TOKYO - Mitsubishi Motors Corp. plans, in part, to cut its debt at the expense of its European operations.
The carmaker will shift planned spending to North America, where it vows to develop vehicles more in tune with the market.
The details are part of a restructuring plan from April 2000 to March 2004. A previous restructuring plan covering the three years to March 2000 was swamped by a rise in the value of the yen against the dollar and the euro, as well as an extended slump in the domestic Japanese car and truck markets.
The foundation of the new plan, called 'Heart Beat 21,' is a focus on three key markets: Japan;
Asia and the Association of South East Asian Nations; and North America.
Notably absent from that list is Europe.
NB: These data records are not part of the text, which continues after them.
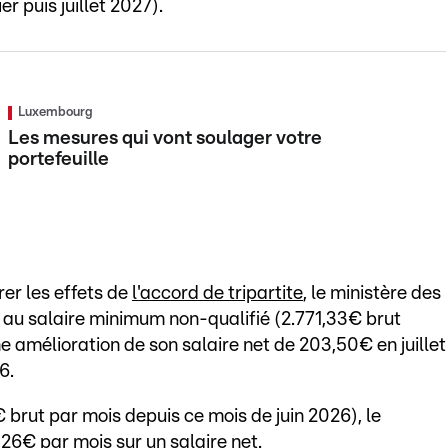
r puis juillet 2027).
Luxembourg
Les mesures qui vont soulager votre
portefeuille
er les effets de
l'accord de tripartite
, le ministère des
 au salaire minimum non-qualifié (2.771,33€ brut
ne amélioration de son salaire net de 203,50€ en juillet
6.
 brut par mois depuis ce mois de juin 2026), le
6€ par mois sur un salaire net.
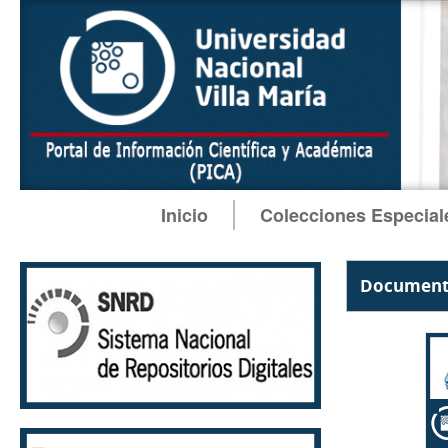
Inicio
Colecciones Especial
Documento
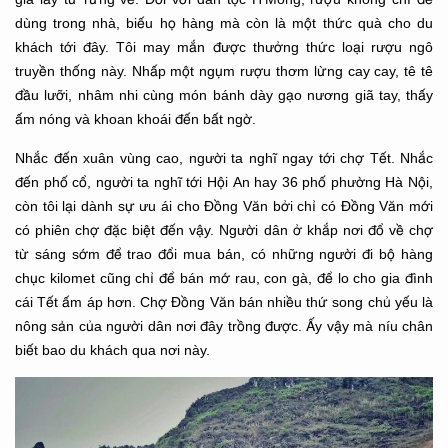
dùng trong nhà, biếu họ hàng mà còn là một thức quà cho du
khách tới đây. Tôi may mắn được thưởng thức loại rượu ngô
truyền thống này. Nhấp một ngụm rượu thơm lừng cay cay, tê tê
đầu lưỡi, nhâm nhi cùng món bánh dày gạo nương giã tay, thấy
ấm nóng và khoan khoái đến bất ngờ.
Nhắc đến xuân vùng cao, người ta nghĩ ngay tới chợ Tết. Nhắc
đến phố cổ, người ta nghĩ tới Hội An hay 36 phố phường Hà Nội,
còn tôi lại dành sự ưu ái cho Đồng Văn bởi chỉ có Đồng Văn mới
có phiên chợ đặc biệt đến vậy. Người dân ở khắp nơi đổ về chợ
từ sáng sớm để trao đổi mua bán, có những người đi bộ hàng
chục kilomet cũng chỉ để bán mớ rau, con gà, để lo cho gia đình
cái Tết ấm áp hơn. Chợ Đồng Văn bán nhiều thứ song chủ yếu là
nông sản của người dân nơi đây trồng được. Ấy vậy mà níu chân
biết bao du khách qua nơi này.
Indeed, Mitsubishi President Katsuhiko Kawasoe said the carmaker will freeze investment in Europe at current levels in order to focus on North America.
That calls into question the future of NedCar, the joint venture in the Netherlands between Mitsubishi and Ford Motor Co.'s Volvo Car unit.
Ford has insisted that any new Volvos built at NedCar be built on a Ford platform, which would require additional investment to allow multiple platforms to be built on the same lines.
Mitsubishi aims to cut its debt to around 1 trillion yen, or about $9.5 billion at current exchange rates, by March 2004, from $16.7 billion at the end of September 1999. The previous target had been to cut debt to $14.3 billion by March 2001.
The company now aims for a group pretax profit of $190.5 million in the fiscal year ending March 31, 2001, and $1.4 billion in the fiscal year ending in March 2004.